WG: From helping doctors diagnose cancer to providing traders with more accurate predictions of the stock market, AI can be an incredibly powerful tool in boosting efficiencies across industries, but only if it’s built on training data that’s accurate, diverse, bias-free, and ethically sourced. The truth is 8 out of 10 machine learning (ML) projects fail, and 96% run into data quality and labeling problems which can produce inaccurate algorithms and may result in ethical, legal, and safety issues. At Sama, we understand the importance of having accurate, diverse, and bias-free training data to fuel this next generation of AI technology. When it comes to developing AI models, there’s no room to cut corners. We make producing accurate data our number one priority and are constantly innovating in order to provide our customers with the highest quality results to bring their AI models to production efficiently without sacrificing quality.
There are a number of challenges in the AI industry in the COVID-19 era. The first is keeping up with the demand for AI technology.
M7: What do you believe are the top three challenges in the industry in the post-COVID-19 era?
WG: There are a number of challenges in the AI industry in the COVID-19 era. The first is keeping up with the demand for AI technology. During the pandemic, we saw a dramatic shift as companies quickly adopted digital technology in order to boost efficiencies, cut costs, and keep up with competitors. This rapid digital transformation has in turn caused the artificial intelligence market to skyrocket. In 2020, the industry was estimated to be worth over $62 billion dollars, that number is expected to jump to more than $93 billion this year. As AI becomes incorporated into every industry, government organization, and virtually every aspect of our lives, companies are under extreme pressure to bring their AI models to production faster to keep up with competitors.
The second challenge is ensuring emerging technologies are built on a foundation of accurate data. Data quality plays an instrumental role in a machine learning model’s performance. Quality does not just mean the difference between your AI project succeeding or failing, but in some cases means the difference between life or death. Imagine, for example, that a self-driving car was built on data that didn’t recognize people, just stop signs? Creating quality data is one of the most expensive and time-consuming parts of building an AI model but it’s also the most crucial. At Sama, we understand accurate and quality data is important at every step of the machine learning process. The definition of what “quality” means however varies depending on each project, that’s why we always start by working with our clients to first define the meaning of quality. Through this process we are able to anticipate and address errors before the annotation process even begins, saving our clients time and money.
The third challenge is knowing what to automate and what not to automate. As we continue to boost efficiencies, it’s important to recognize that technology isn’t always the most effective way to streamline production. What makes our MicroModel™ technology so effective at consistently producing data that’s between 94% and 98% accurate is our human-in-the-loop validation. Our skilled annotators can recognize errors and inconsistencies that would otherwise have led to inaccurate data if left to automation alone. At Sama, we recognize the importance of having a high-performing and innovative team, which is why we’ve been so efficient at providing our customers with the highest quality data.

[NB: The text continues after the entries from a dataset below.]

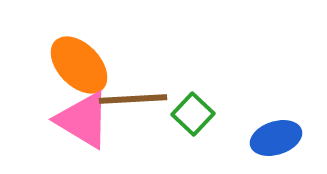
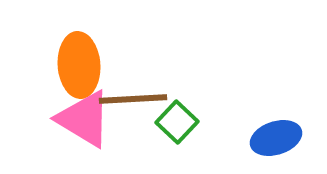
orange ellipse: rotated 40 degrees clockwise
green square: moved 16 px left, 8 px down
pink triangle: moved 1 px right, 1 px up
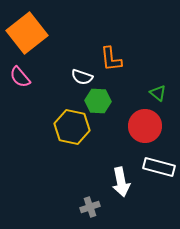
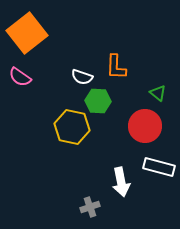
orange L-shape: moved 5 px right, 8 px down; rotated 8 degrees clockwise
pink semicircle: rotated 15 degrees counterclockwise
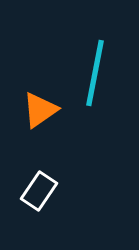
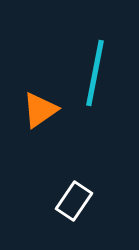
white rectangle: moved 35 px right, 10 px down
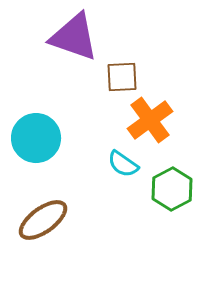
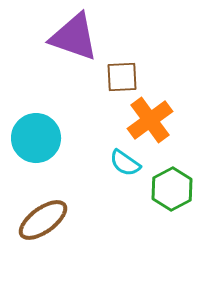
cyan semicircle: moved 2 px right, 1 px up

M7: Being a business leader, how do you prepare for an AI-centric world?
WG: In many ways, an AI-centric world is already here. As artificial intelligence continues to become globally adopted, it’s vital that emerging technologies are built on data that’s accurate, diverse, free of bias, and ethically sourced. As a leader in AI, I’m preparing for an AI-centric world by doing what we do best at Sama, which is building a high-performing team that develops and scales innovative, impactful technology for some of the world’s most ambitious AI companies while continuing to advocate for an ethical AI supply chain.